Executive Director Nancy Storey Announces Retirement

Jan 15, 2019

Headline: Nancy Storey to Retire After 21 Years at Maine State Golf Association

For immediate release: January 15, 2019

CUMBERLAND – After more than two decades as the Executive Director of the Maine State Golf Association, Nancy Storey will be retiring at the end of this month. The Cumberland-native took over at the MSGA in 1997 and had a successful career of promoting the game of golf and growing the association to its current position.

No stranger to the game, Storey worked at both Val Halla GC and Penobscot Valley CC in her younger years while at the University of Maine. After graduating with a degree in Journalism, she took a job as a sportswriter at the Journal Tribune in Biddeford. It wasn’t long before golf drew her back again, as she thereafter served as the club manager at Val Halla GC for six years, then at Biddeford-Saco CC for seven years before accepting the job at the MSGA.

When she stepped into the role of Executive Director, the association was much smaller than its current staff of six employees. “Nancy is one of the best things that ever happened to the MSGA,” said Mark Plummer, 13-time Maine Amateur Champion and a mainstay in Maine golf for the last half century. “Before her it seemed more of a volunteer-run organization, but she made it more professional and got the association more organized.”

The sentiments are shared by Jane Gildart, the Office Manager for the MSGA who was hired shortly after Storey took over.

“I've been on board for all but the first few months of Nancy's tenure at the helm of the MSGA,” said Gildart. “She guided us toward the sort of change that will sustain Maine golf into the future, while preserving a venerable organization's history and traditions. Our association is about our member clubs and the individual players we serve, but it's hard not to identify the MSGA with the people who have led it. For me, that means Nancy Storey.”

At the forefront of Storey’s mission at the MSGA was the promotion and growth of junior golf in the Pine Tree State. As much as she liked to see “her kids” turn into talented players, she was more concerned they turned into good people.

“Nancy has always been someone who connects well with people,” says Curtis Jordan, President of the MSGA.  “In particular, Nancy has always been passionate about junior golf. I had the privilege of first meeting Nancy over 20 years ago as a junior player and because of her my experience couldn’t have been better. I remember how enthusiastic she was and how helpful she was at finding ways to get me more involved. Nancy’s enthusiasm never changed and her colorful personality helped her create so many strong relationships and friends across the entire state of Maine.”

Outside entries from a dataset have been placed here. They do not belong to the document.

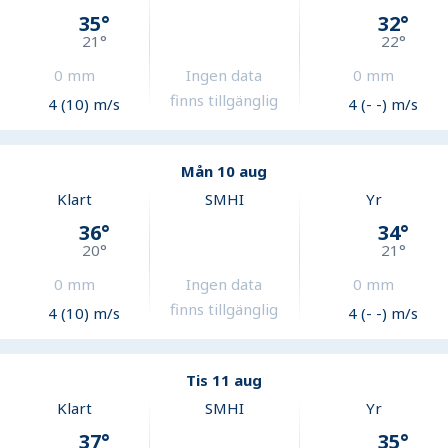
35
°
32
°
21
°
22
°
0
mm
Ingen data
0
mm
finns tillgänglig
4 (10) m/s
4 (- -) m/s
Mån 10 aug
Klart
SMHI
Yr
36
°
34
°
20
°
21
°
0
mm
Ingen data
0
mm
finns tillgänglig
4 (10) m/s
4 (- -) m/s
Tis 11 aug
Klart
SMHI
Yr
37
°
35
°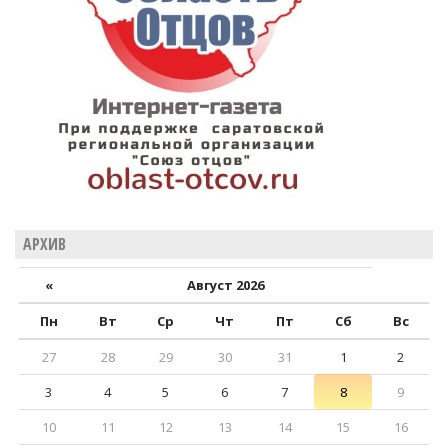
АРХИВ
«
Август 2026
Пн
Вт
Ср
Чт
Пт
Сб
Вс
27
28
29
30
31
1
2
3
4
5
6
7
8
9
10
11
12
13
14
15
16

Twice Storey was honored by the International Association of Golf Administrators with their Gold Tee award for her work in promoting junior golf. The IAGA is comprised of other state, regional, and national golf associations, so the recognition from her peers was a notable achievement she’s proud of to this day.

Storey also effectively oversaw the MSGA’s Scholarship Fund growth over the years, helping numerous Maine students with ties to golf to pursue higher education. Since its inception in 1950, the Scholarship Fund has given more than $1.7 million to Maine students attending college, and with the healthy state of the Fund today, future generations will continue to benefit from this important mission of the MSGA.

Over her career she had always envisioned all of the state golf associations as one, an idea that turned into a reality just last year. Previously, the men’s and women’s golf associations in the state were run by three different governing organizations, but on January 1, 2018, the MSGA merged with the Southern Maine Women’s Golf Association and Women’s Maine State Golf Association to become one organization serving all golfers in the state of Maine.

“I worked for literally decades on bringing all the associations together under one roof because it was the best thing for the future of the game,” admitted Storey. “Having that done last year really seemed like the pinnacle of accomplishment, since it was so long in coming about.”

Over the years she had the pleasure of meeting people from walks of life both inside and outside the ropes. There were golf outings in the mountains of Rangeley with Bing Russell (Kurt’s father), meetings with sitting governors Baldacci and LePage in Augusta, and times spent with U.S. Presidents in Kennebunkport at their beloved Cape Arundel GC. There were also the countless times spent at any of the MSGA’s 100+ member clubs with the men and women of Maine who love this game.

Asked her favorite memory over all the years, Storey admits it’s tough to choose just one.

“Having lunch with one president and then meeting his son, another president, a few years later is sure hard to beat, though,” Storey said, referring to the Bush presidents who have called Walker’s Point home for so many Maine summers.

But more than the celebrities and politicians Storey has spent time with in Maine, it was the junior golfers that always held a special place in her heart. “Mostly, I just really enjoyed watching kids grow up and become better people,” she said. “And I truly enjoyed the people I came to know and work with over the years. I’ve made great friends, which is what golf does.”

Storey hopes to spend more time playing golf in retirement, but also plans to spend time with her other “greens.” An avid gardener with a love for bringing food from the ground to the table, she looks forward to more time with her family and her garden in the years to come.

“It’s time for someone else to take the MSGA to the next level,” said Storey. “We’ve set a great groundwork on which that can now happen.”